Steve Carell laughing as Brick in Anchorman

2004’s Anchorman is an anarchic, goofy comedy filled with inspired characters and absurd set-pieces. However, underneath all the comical hairpieces and absurd quotes, McKay also subtly satirized the media industry’s sexism. Christina Applegate is superb as Ferrell’s beleaguered new colleague, while Will Ferrell gives one of his funniest turns ever as Ron Burgundy. A walking embodiment of 70s machismo and transparent insecurity, Ron Burgundy is an all-time great comic creation. However, he is only as funny as his co-stars and, even in a movie that features some of the funniest line-readings of Paul Rudd and David Koechner’s careers, Carell kills in this department with a star-making ing turn.

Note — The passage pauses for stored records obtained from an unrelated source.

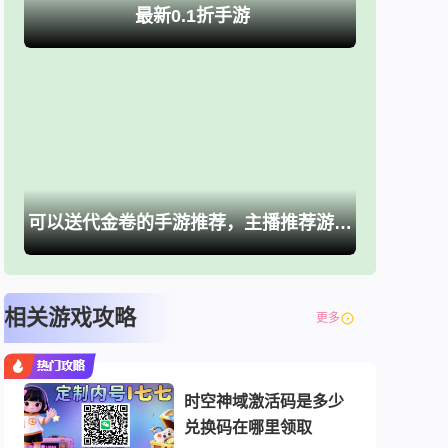
最新0.1折手游
可以送代金卷的手游推荐，主播推荐游戏大全
相关游戏攻略
更多
时空神域激活码是多少
兑换码在哪里领取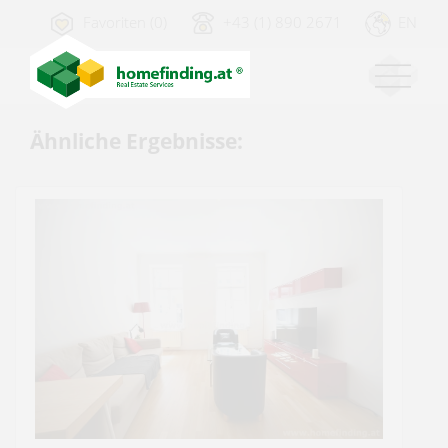
Favoriten (0)
+43 (1) 890 2671
EN
Ähnliche Ergebnisse: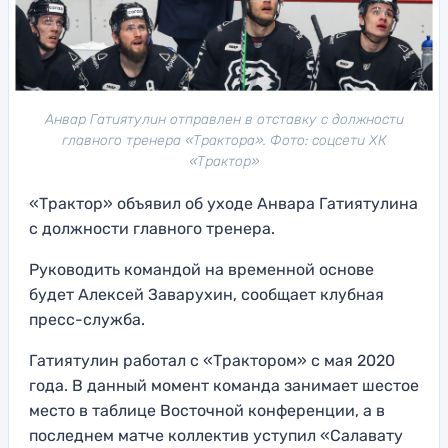
Анвар Гатиятулин отправлен в отставку с должности
главного тренера «Трактора». Фото: соцсети ХК
«Трактор»
«Трактор» объявил об уходе Анвара Гатиятулина
с должности главного тренера.
Руководить командой на временной основе
будет Алексей Заварухин, сообщает клубная
пресс-служба.
Гатиятулин работал с «Трактором» с мая 2020
года. В данный момент команда занимает шестое
место в таблице Восточной конференции, а в
последнем матче коллектив уступил «Салавату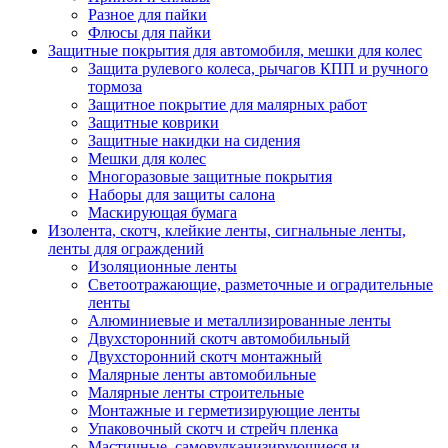
Разное для пайки
Флюсы для пайки
Защитные покрытия для автомобиля, мешки для колес
Защита рулевого колеса, рычагов КПП и ручного
тормоза
Защитное покрытие для малярных работ
Защитные коврики
Защитные накидки на сидения
Мешки для колес
Многоразовые защитные покрытия
Наборы для защиты салона
Маскирующая бумага
Изолента, скотч, клейкие ленты, сигнальные ленты,
ленты для ограждений
Изоляционные ленты
Светоотражающие, разметочные и оградительные
ленты
Алюминиевые и металлизированные ленты
Двухсторонний скотч автомобильный
Двухсторонний скотч монтажный
Малярные ленты автомобильные
Малярные ленты строительные
Монтажные и герметизирующие ленты
Упаковочный скотч и стрейч пленка
Мастичные, самовулканизирующиеся и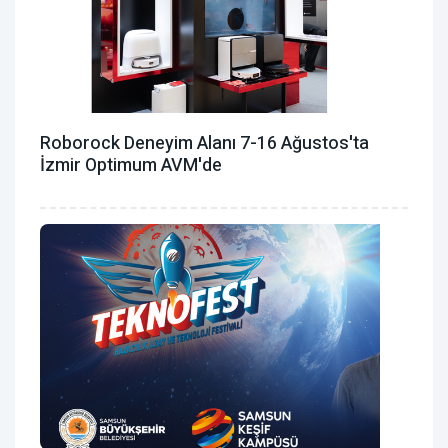
Roborock Deneyim Alanı 7-16 Ağustos'ta
İzmir Optimum AVM'de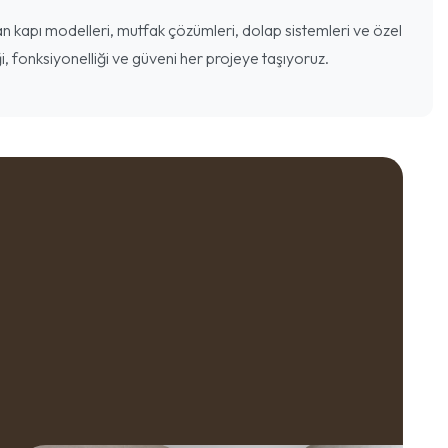
 kapı modelleri, mutfak çözümleri, dolap sistemleri ve özel
i, fonksiyonelliği ve güveni her projeye taşıyoruz.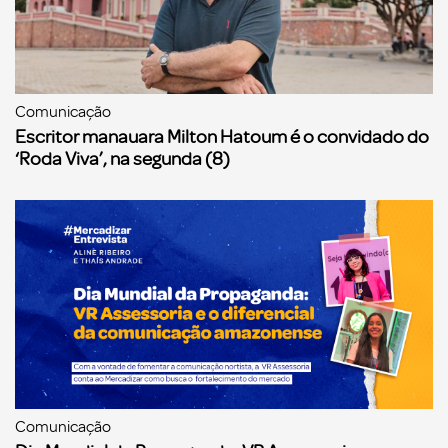
Comunicação
Escritor manauara Milton Hatoum é o convidado do
‘Roda Viva’, na segunda (8)
Comunicação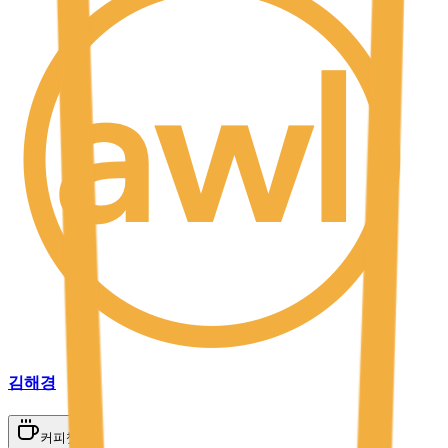
김해경
커피챗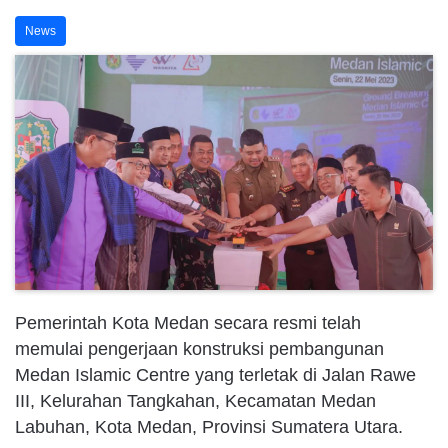
News
Pemerintah Kota Medan secara resmi telah
memulai pengerjaan konstruksi pembangunan
Medan Islamic Centre yang terletak di Jalan Rawe
III, Kelurahan Tangkahan, Kecamatan Medan
Labuhan, Kota Medan, Provinsi Sumatera Utara.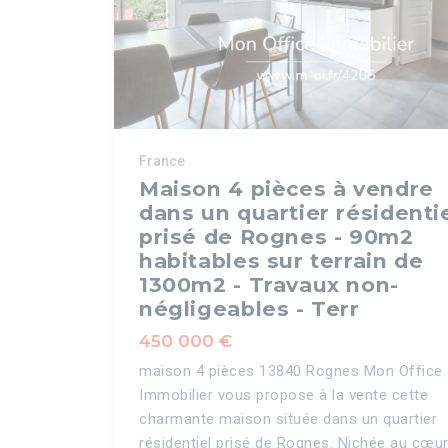
France
Maison 4 pièces à vendre
dans un quartier résidenti
prisé de Rognes - 90m2
habitables sur terrain de
1300m2 - Travaux non-
négligeables - Terr
450 000 €
maison 4 pièces 13840 Rognes Mon Office
Immobilier vous propose à la vente cette
charmante maison située dans un quartier
résidentiel prisé de Rognes. Nichée au cœur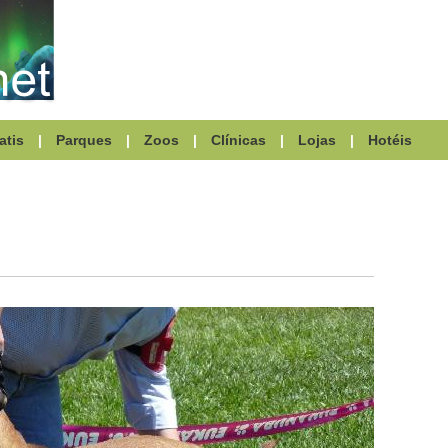
atis
|
Parques
|
Zoos
|
Clínicas
|
Lojas
|
Hotéis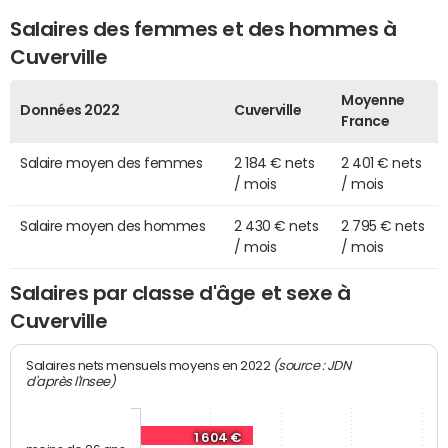
Salaires des femmes et des hommes à
Cuverville
Moyenne
Données 2022
Cuverville
France
Salaire moyen des femmes
2 184 € nets
2 401 € nets
/ mois
/ mois
Salaire moyen des hommes
2 430 € nets
2 795 € nets
/ mois
/ mois
Salaires par classe d'âge et sexe à
Cuverville
(source : JDN
Salaires nets mensuels moyens en 2022
d'après l'Insee)
1 604 €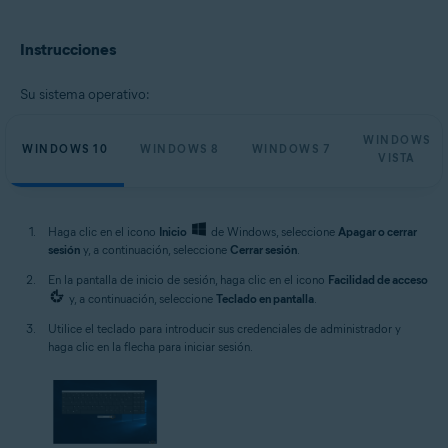
Microsoft Windows 11 Home / Pro / Enterprise / Education
Microsoft Windows 10 Home/Pro/Enterprise/Education - 32 o 64 bits
Instrucciones
Microsoft Windows 8.1/Pro/Enterprise - 32 o 64 bits
Microsoft Windows 8/Pro/Enterprise - 32 o 64 bits
Microsoft Windows 7 Home Basic/Home
Su sistema operativo:
Premium/Professional/Enterprise/Ultimate - Service Pack 1, 32 o 64 bits
Microsoft Windows Vista Home Basic / Home Premium / Business /
WINDOWS
Enterprise / Ultimate - Service Pack 2, 32 o 64 bits
WINDOWS 10
WINDOWS 8
WINDOWS 7
VISTA
Haga clic en el icono
Inicio
de Windows, seleccione
Apagar o cerrar
sesión
y, a continuación, seleccione
Cerrar sesión
.
En la pantalla de inicio de sesión, haga clic en el icono
Facilidad de acceso
y, a continuación, seleccione
Teclado en pantalla
.
Utilice el teclado para introducir sus credenciales de administrador y
haga clic en la flecha para iniciar sesión.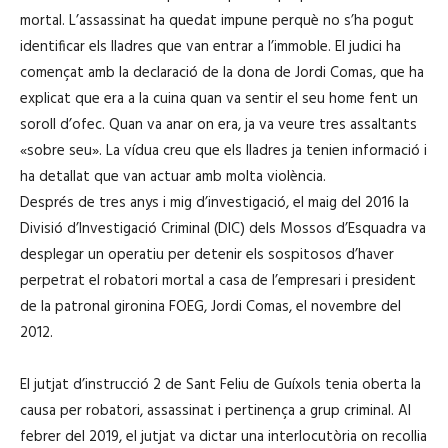
mortal. L’assassinat ha quedat impune perquè no s’ha pogut
identificar els lladres que van entrar a l’immoble. El judici ha
començat amb la declaració de la dona de Jordi Comas, que ha
explicat que era a la cuina quan va sentir el seu home fent un
soroll d’ofec. Quan va anar on era, ja va veure tres assaltants
«sobre seu». La vídua creu que els lladres ja tenien informació i
ha detallat que van actuar amb molta violència.
Després de tres anys i mig d’investigació, el maig del 2016 la
Divisió d’Investigació Criminal (DIC) dels Mossos d’Esquadra va
desplegar un operatiu per detenir els sospitosos d’haver
perpetrat el robatori mortal a casa de l’empresari i president
de la patronal gironina FOEG, Jordi Comas, el novembre del
2012.
El jutjat d’instrucció 2 de Sant Feliu de Guíxols tenia oberta la
causa per robatori, assassinat i pertinença a grup criminal. Al
febrer del 2019, el jutjat va dictar una interlocutòria on recollia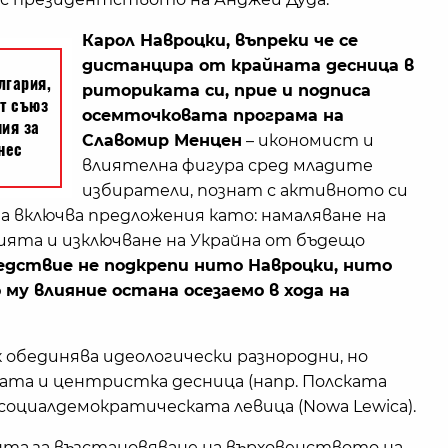
Карол Навроцки, въпреки че се
дистанцира от крайната десница в
риториката си, прие и подписа
осемточковата програма на
Славомир Менцен
– икономист и
влиятелна фигура сред младите
избиратели, познат с активното си
а включва предложения като: намаляване на
цията и изключване на Украйна от бъдещо
едствие не подкрепи нито Навроцки, нито
му влияние остана осезаемо в хода на
 обединява идеологически разнородни, но
ната и центристка десница (напр. Полската
 социалдемократическата левица (Nowa Lewica).
ента за възстановяване на върховенството на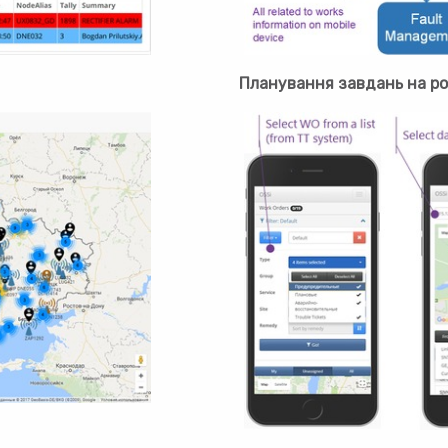
Планування завдань на ро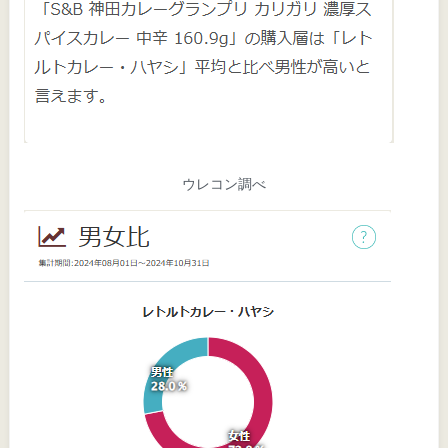
ウレコン調べ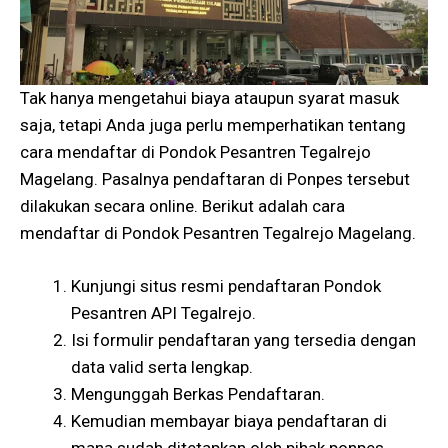
Tak hanya mengetahui biaya ataupun syarat masuk
saja, tetapi Anda juga perlu memperhatikan tentang
cara mendaftar di Pondok Pesantren Tegalrejo
Magelang. Pasalnya pendaftaran di Ponpes tersebut
dilakukan secara online. Berikut adalah cara
mendaftar di Pondok Pesantren Tegalrejo Magelang.
Kunjungi situs resmi pendaftaran Pondok
Pesantren API Tegalrejo.
Isi formulir pendaftaran yang tersedia dengan
data valid serta lengkap.
Mengunggah Berkas Pendaftaran.
Kemudian membayar biaya pendaftaran di
mana sudah ditetapkan oleh pihak ponpes.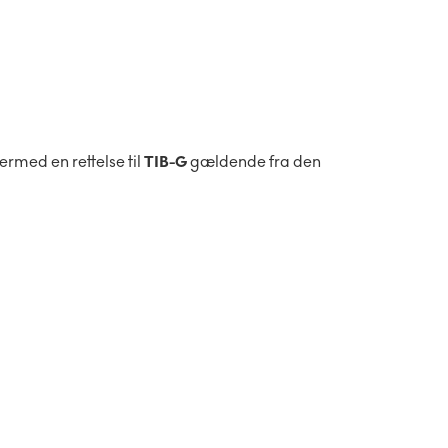
rmed en rettelse til
TIB-G
gældende fra den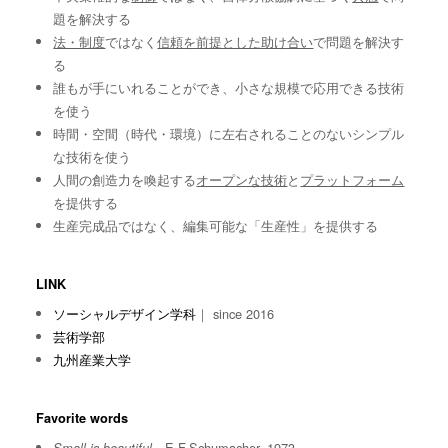
題を解決する
法・制度
ではなく
信頼を前提とした助け合い
で問題を解決す
る
誰もが手にいれることができ、小さな規模で応用できる技術
を使う
時間・空間（時代・環境）に左右されることのないシンプル
な技術を使う
人間の創造力を喚起する
オープンな技術
と
プラットフォーム
を提供する
生産完成品ではなく、編集可能な「生産性」を提供する
LINK
ソーシャルデザイン学科
｜ since 2016
芸術学部
九州産業大学
Favorite words
E.F.Schumacher, 1973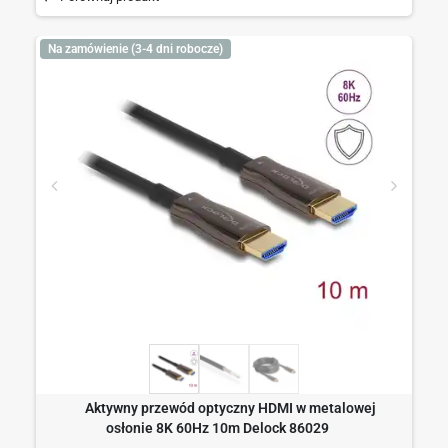
Na zamówienie (3-4 dni robocze)
Aktywny przewód optyczny HDMI w metalowej
osłonie 8K 60Hz 10m Delock 86029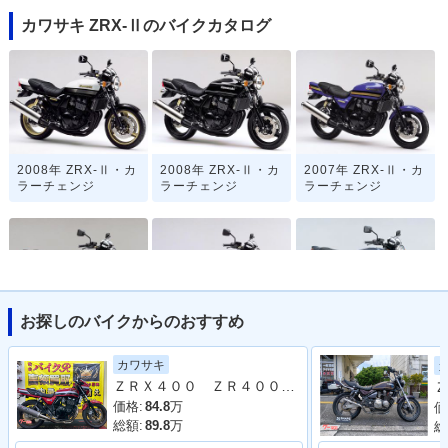
カワサキ ZRX-Ⅱのバイクカタログ
2008年 ZRX-Ⅱ・カ
2008年 ZRX-Ⅱ・カ
2007年 ZRX-Ⅱ・カ
ラーチェンジ
ラーチェンジ
ラーチェンジ
お探しのバイクからのおすすめ
2006年 ZRX-Ⅱ・カ
2005年 ZRX-Ⅱ・マ
2004年 ZRX-Ⅱ・マ
ラーチェンジ
イナーチェンジ
イナーチェンジ
カワサキ
ＺＲＸ４００ ＺＲ４００Ｅ １９９５年モデル 社外マフラー ハイスロ グリップヒーター エンジンスライダーエンジンスライダー
Ｚ
価格:
84.8
万
価
総額:
89.8
万
総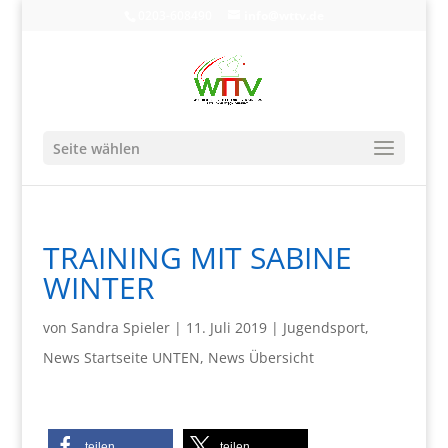
0203-608490
info@wttv.de
Seite wählen
TRAINING MIT SABINE
WINTER
von
Sandra Spieler
|
11. Juli 2019
|
Jugendsport
,
News Startseite UNTEN
,
News Übersicht
teilen
teilen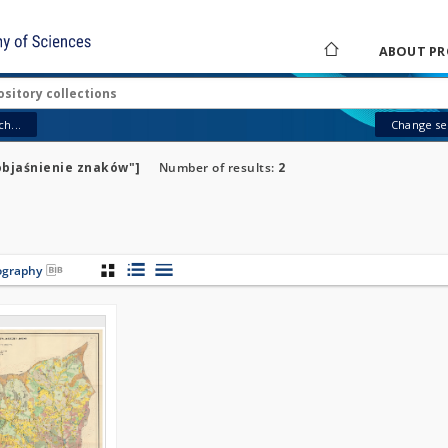
ABOUT PR
h...
Change sea
objaśnienie znaków"]
Number of results:
2
iography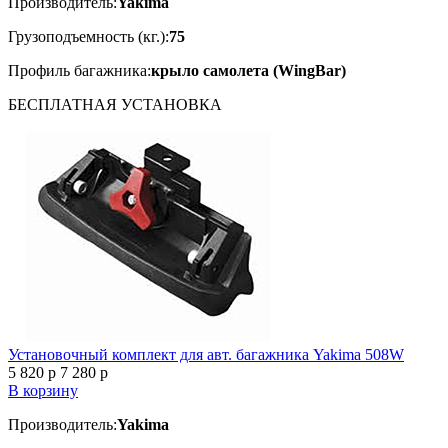
Производитель:
Yakima
Грузоподъемность (кг.):
75
Профиль багажника:
крыло самолета (WingBar)
БЕСПЛАТНАЯ
УСТАНОВКА
Установочный комплект для авт. багажника Yakima 508W
5 820
p
7 280
p
В корзину
Производитель:
Yakima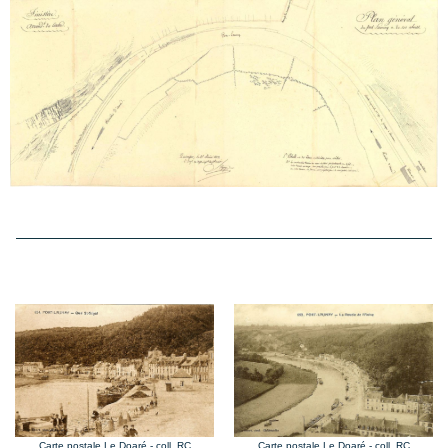
Carte postale Le Doaré - coll. RC
Carte postale Le Doaré - coll. RC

The naive, oblivious Brick might be a hapless fool, but he has a heart of gold that makes Carell’s character irresistible. As much as Anchorman was a star vehicle for Ferrell, the movie also functioned as an introduction to the brand of blithe, blissfully unaware goofball Carell made his own in the years that followed. Will Ferrell and Steve Carell’s collaboration here was as charming and funny as anything that Ferrell made with John C. Reilly later, while Carell planted the seeds of The Office’s Michael Scott in Brick’s innocent blundering. While Adam McKay and Steve Carell have since made more serious movies, Anchorman remains their strongest effort.